Streaming inference and low real-time factors are achievable because short continuous token sequences suffice for high-quality output (Wu et al., 26 Aug 2025).

Recommended practices include using VAE-style encoders with channel and per-patch normalization, diffusion or flow loss per token, continual input normalization, and appropriate balancing of per-modality losses. Masked next-token prediction, masking schedules, and judicious integration of discrete context (for hybrid systems) also contribute to stability and performance.

6. Architectural Considerations and Extensions

Implementing continuous latent tokens entails specialized architecture decisions:

Input embeddings, transformer stack, and output heads must accept and process arbitrary sequences of $d$ -dimensional real-valued tokens, sometimes interspersed with discrete tokens.
Self-attention, feedforward, and normalization layers are unmodified, but heads (diffusion, flow, denoising) are adapted for per-token continuous prediction (Yang et al., 14 Jul 2025, Fan et al., 17 Mar 2025).
Autoregressive factorization is preserved, typically via unified or mixed discrete-continuous sequences with causal or random ordering.
Multihead fusion, cross-attention, and query-based adapters (Q-Former, lightweight cross-attn), inject context or combine discrete and continuous tokens (Wang et al., 21 Mar 2025).
Specialized sampling routines: reverse diffusion (for continuous space) or ODE integration (for flow-matching heads), per token or per block.

Extensions span modality-agnostic latent tokens (Mull-Tokens), adaptive frequency-domain decomposition (FreqPolicy), block-wise structure for long-form latent reasoning (LaDiR), and flexible parallelization (PCCoT via Jacobi iteration) (Ray et al., 11 Dec 2025, Zhong et al., 2 Jun 2025, Kang et al., 6 Oct 2025, Wu et al., 23 Jun 2025).

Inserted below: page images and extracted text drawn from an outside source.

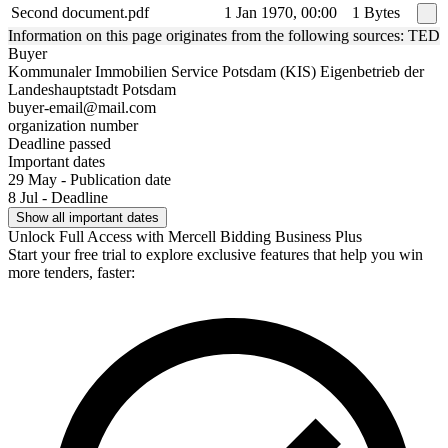
Second document.pdf
1 Jan 1970, 00:00
1 Bytes
Information on this page originates from the following sources: TED
Buyer
Kommunaler Immobilien Service Potsdam (KIS) Eigenbetrieb der
Landeshauptstadt Potsdam
buyer-email@mail.com
organization number
Deadline passed
Important dates
29 May - Publication date
8 Jul - Deadline
Show all important dates
Unlock Full Access with Mercell Bidding Business Plus
Start your free trial to explore exclusive features that help you win
more tenders, faster:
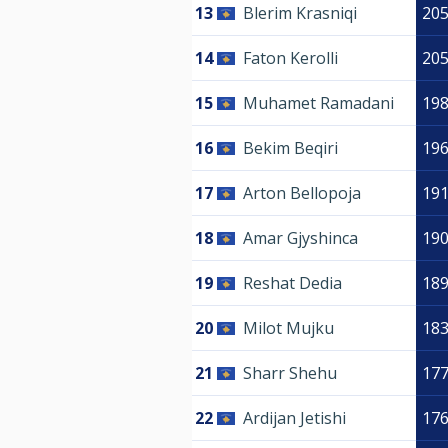
13
Blerim Krasniqi
20
14
Faton Kerolli
20
15
Muhamet Ramadani
19
16
Bekim Beqiri
19
17
Arton Bellopoja
19
18
Amar Gjyshinca
19
19
Reshat Dedia
18
20
Milot Mujku
18
21
Sharr Shehu
17
22
Ardijan Jetishi
17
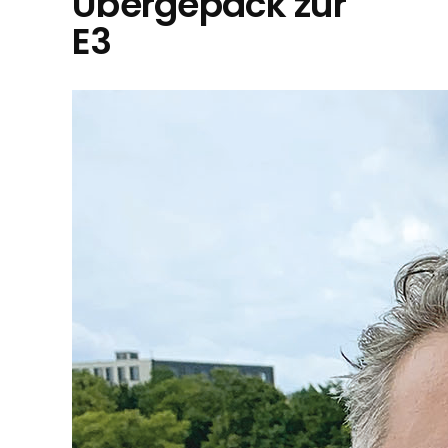
Übergepäck zur
E3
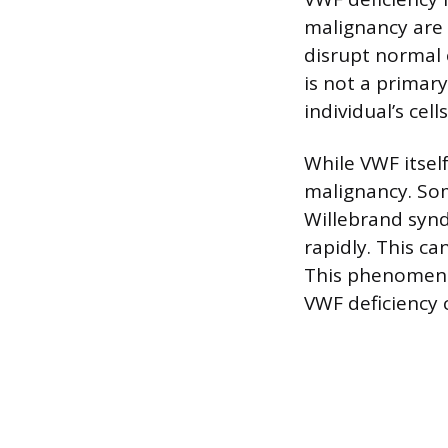
malignancy are 
disrupt normal 
is not a primar
individual’s ce
While VWF itself
malignancy. Som
Willebrand syn
rapidly. This c
This phenomeno
VWF deficiency 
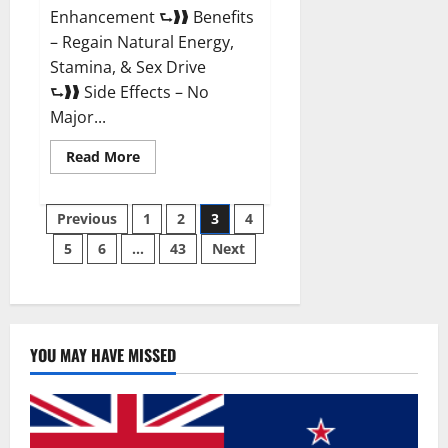
Enhancement ⮑❱❱ Benefits
– Regain Natural Energy,
Stamina, & Sex Drive
⮑❱❱ Side Effects – No
Major...
Read
Read More
more
about
Granite
Posts
Male
Previous
1
2
3
4
Enhancement
Reviews?
5
6
…
43
Next
pagination
YOU MAY HAVE MISSED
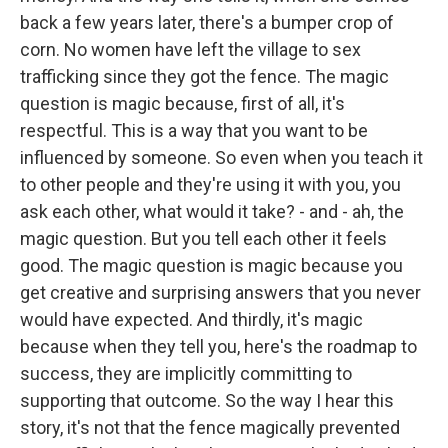
back a few years later, there's a bumper crop of
corn. No women have left the village to sex
trafficking since they got the fence. The magic
question is magic because, first of all, it's
respectful. This is a way that you want to be
influenced by someone. So even when you teach it
to other people and they're using it with you, you
ask each other, what would it take? - and - ah, the
magic question. But you tell each other it feels
good. The magic question is magic because you
get creative and surprising answers that you never
would have expected. And thirdly, it's magic
because when they tell you, here's the roadmap to
success, they are implicitly committing to
supporting that outcome. So the way I hear this
story, it's not that the fence magically prevented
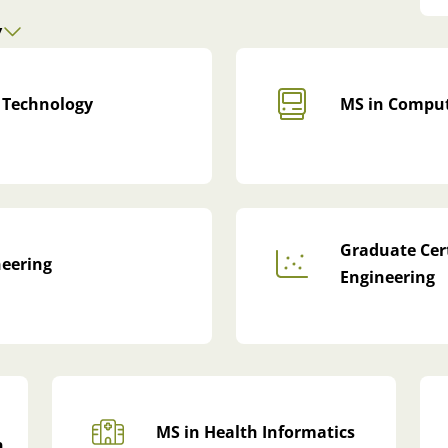
y
 Technology
MS in Comput
Graduate Cert
neering
Engineering
MS in Health Informatics
n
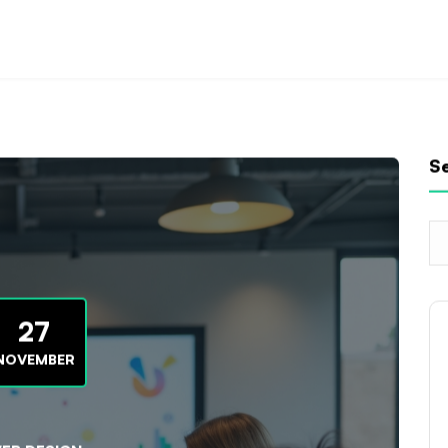
S
27
NOVEMBER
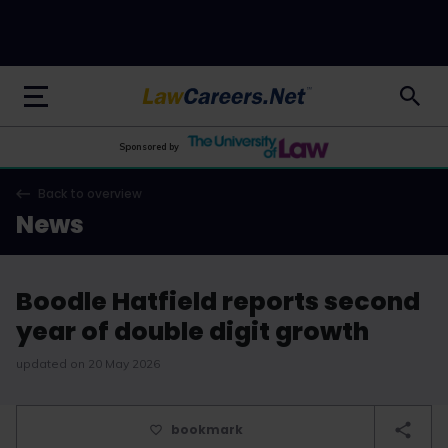
LawCareers.Net
Sponsored by
Back to overview
News
Boodle Hatfield reports second
year of double digit growth
updated on 20 May 2026
bookmark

7. Limitations and Open Directions

While continuous latent tokens unlock fundamental improvements in expressivity, efficiency, and generativity, they introduce practical challenges:

Training stability and decoding robustness require careful loss weighting, normalization, and diffusion schedule management, especially for long autoregressive chains.
For hybrid discrete–continuous systems, coupling and conditional dependence must be managed to avoid drift or divergence between modalities (Zhou et al., 3 Oct 2025, Shariatian et al., 20 Oct 2025).
Interpretability of latent tokens is more opaque than discrete traces, though recent work (block-based VAE decoding, visual token distillation, latent-to-text mapping) is advancing this aspect (Kang et al., 6 Oct 2025, Qin et al., 24 Nov 2025).
Scaling up to extremely long sequences or high token dimensions may strain memory or sampling efficiency, though advances in parallelization and token “compression” are mitigating these bottlenecks (Wu et al., 23 Jun 2025, Fan et al., 17 Mar 2025).
Theoretical questions around optimal superposition, information content, and universality of continuous-token systems remain fertile ground for future inquiry (Butt et al., 23 Sep 2025, Hao et al., 9 Dec 2024).

Collectively, continuous latent tokens have emerged as a unifying abstraction for high-fidelity, efficient, and flexible modeling across generative and reasoning domains, with proven gains over discrete-tokenization in both rebuilding data-rich modalities and supporting structured, expressive reasoning processes.